A.M : En effet, elle doit être maniée avec précaution, d’autant plus que la médiation animale n’est pas une pratique protégée. Beaucoup de gens la pratiquent donc sans être diplômé, ni sur l’animal ni sur l’humain. Il y a alors des risques que les besoins de l’animal ne soient pas respectés. En outre, il faut rappeler que le praticien fait le choix de ce métier, contrairement à son animal. La plupart d’entre eux pense que son animal est très heureux de faire ce métier, cependant cela reste un avis très subjectif. Bien évidemment, il y a des bénéfices de la médiation animale sur le chien, comme la socialisation et une baisse des hormones de stress. De plus, beaucoup de chiens semblent prendre plaisir à participer à ces activités. Cependant, la plupart des intervenants ne sont pas formés aux signes de stress et de mal-être de leur compagnon à quatre pattes, et donc au risque de les exposer à des situations déplaisantes.

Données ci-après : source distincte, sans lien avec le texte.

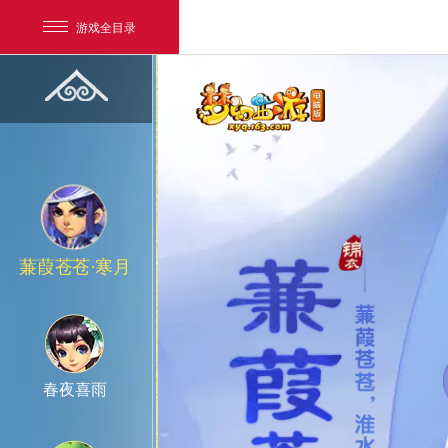
清竹雅韵·月笼
游戏全目录
千山暮雪
蒹葭苍苍·寒月
网易游戏
游戏爱好者
我的足迹：
梦幻西游电脑版
春夜喜雨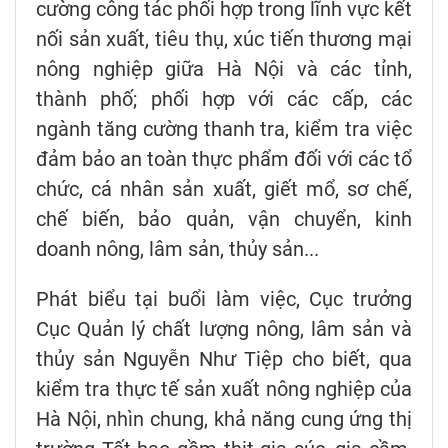
cường công tác phối hợp trong lĩnh vực kết
nối sản xuất, tiêu thụ, xúc tiến thương mại
nông nghiệp giữa Hà Nội và các tỉnh,
thành phố; phối hợp với các cấp, các
ngành tăng cường thanh tra, kiểm tra việc
đảm bảo an toàn thực phẩm đối với các tổ
chức, cá nhân sản xuất, giết mổ, sơ chế,
chế biến, bảo quản, vận chuyển, kinh
doanh nông, lâm sản, thủy sản...
Phát biểu tại buổi làm việc, Cục trưởng
Cục Quản lý chất lượng nông, lâm sản và
thủy sản Nguyễn Như Tiệp cho biết, qua
kiểm tra thực tế sản xuất nông nghiệp của
Hà Nội, nhìn chung, khả năng cung ứng thị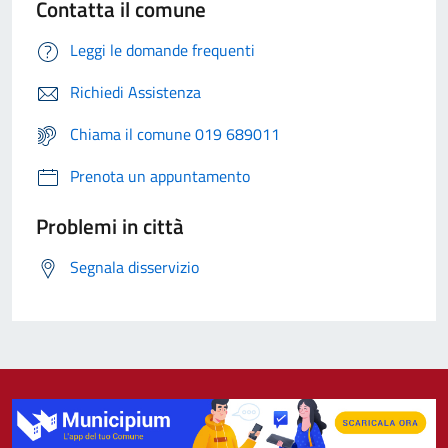
Contatta il comune
Leggi le domande frequenti
Richiedi Assistenza
Chiama il comune 019 689011
Prenota un appuntamento
Problemi in città
Segnala disservizio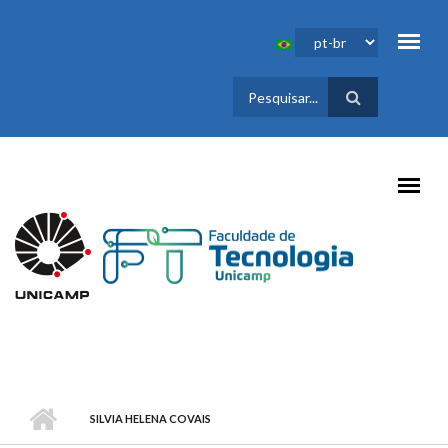
Pular para o conteúdo principal
FORMULÁRIO
DE BUSCA
SILVIA HELENA COVAIS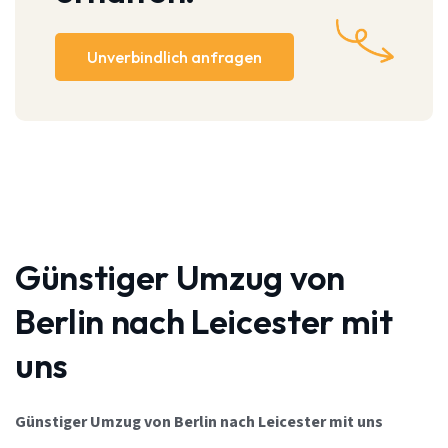
Unverbindlich anfragen
Günstiger Umzug von
Berlin nach Leicester mit
uns
Günstiger Umzug von Berlin nach Leicester mit uns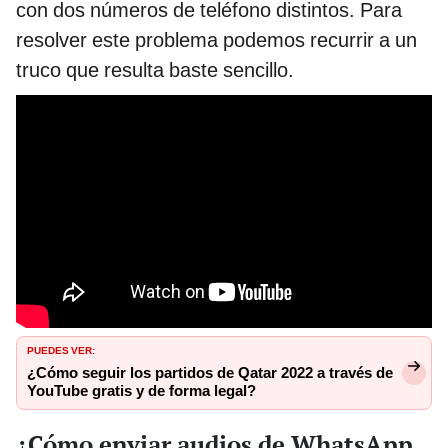
con dos números de teléfono distintos. Para
resolver este problema podemos recurrir a un
truco que resulta baste sencillo.
PUEDES VER:
¿Cómo seguir los partidos de Qatar 2022 a través de
YouTube gratis y de forma legal?
¿Cómo enviar audios de WhatsApp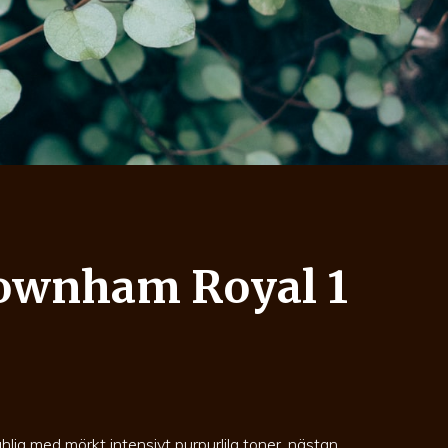
ownham Royal 1
lia med mörkt intensivt purpurlila toner, nästan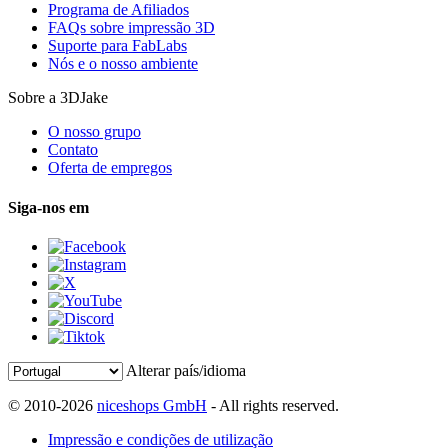
Programa de Afiliados
FAQs sobre impressão 3D
Suporte para FabLabs
Nós e o nosso ambiente
Sobre a 3DJake
O nosso grupo
Contato
Oferta de empregos
Siga-nos em
Alterar país/idioma
© 2010-2026
niceshops GmbH
- All rights reserved.
Impressão e condições de utilização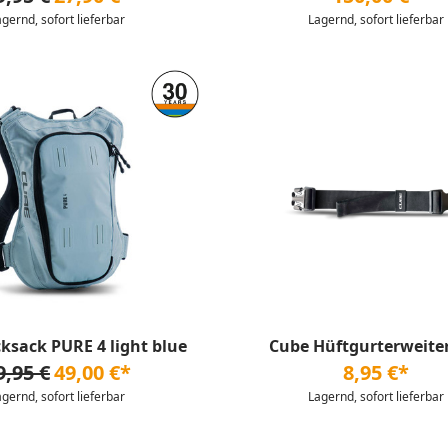
agernd, sofort lieferbar
Lagernd, sofort lieferbar
ksack PURE 4 light blue
Cube Hüftgurterweite
9,95 €
49,00 €*
8,95 €*
agernd, sofort lieferbar
Lagernd, sofort lieferbar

Étant une discipline de soin, la zoothérapie expose à des personnes en difficulté physiquement et/ou mentalement. Les animaux sont des éponges émotionnelles qui, comme nous, doivent apprendre à gérer ces émotions extérieures. C’est pour cela que le praticien doit connaître le comportement animal, et surtout celui de son propre animal, pour veiller à respecter son bien-être en le protégeant des gestes brusques, des émotions trop violentes, mais également en respectant les besoins propres à son espèce. Il n’y a que très peu d’études sur ce sujet, c’est pour cela que j’ai décidé d’en faire le sujet de mon doctorat afin de savoir quelles sont les conséquences de ce travail pour le chien, mais également pour donner des outils aux praticiens leur permettant d’évaluer de façon objective le bien-être de leur chien en thérapie.
3/ Comment équilibrer bien-être animal et zoothérapie ? Est-ce possible ?
A.M : Là est la grande question et j’espère pouvoir y répondre à la fin de ma thèse ! En effet, les bénéfices sur l’humain sont évidents, mais qu’en est-il pour l’animal ? Lorsqu’il y a mal-être pour lui, cela est injuste pour l’animal en souffrance, mais cela représente également un réel risque pour le patient. Tout le principe du respect du bien-être de l’animal réside dans le fait que l’intervenant sache décrypter le comportement de son animal, mais il n’y est pas forcément formé.
Les grandes associations internationales telles que Pet Partners et l’IAHAIO, qui s’intéressent aux relations homme-animal, offrent des lignes directrices pour donner des bases aux praticiens. mais la plupart du temps elles n’ont pas d’assises scientifiques et ne sont pas traduites en français.
Pour finir, quelques exemples pour respecter au mieux le bien-être de son animal en médiation :
- ne pas commencer avant la maturité sociale et émotionnelle de l’animal (environ 3 ans chez le chien)
- respecter les besoins naturels propres à son espèce
- mettre en place des plans de session incluant des temps pour que l’animal se repose et puisse s’isoler
- limiter le nombre de clients présents
- ne pas utiliser d’outils coercitifs pour l’éducation et en séance
- faire une évaluation comportementale tous les 2 ans
- être alerté des signaux de stress et pouvoir interrompre la séance quand on en voit
- penser à la mise en retraite
Globalement, pour équilibrer bien-être et zoothérapie il faut donc connaître le comportement animal et se mettre à la place de l’animal. Aussi, il faut être à son écoute de son compagnon de travail et ne pas le pousser s’il ne veut pas faire quelque chose ou ne souhaite pas venir en séance.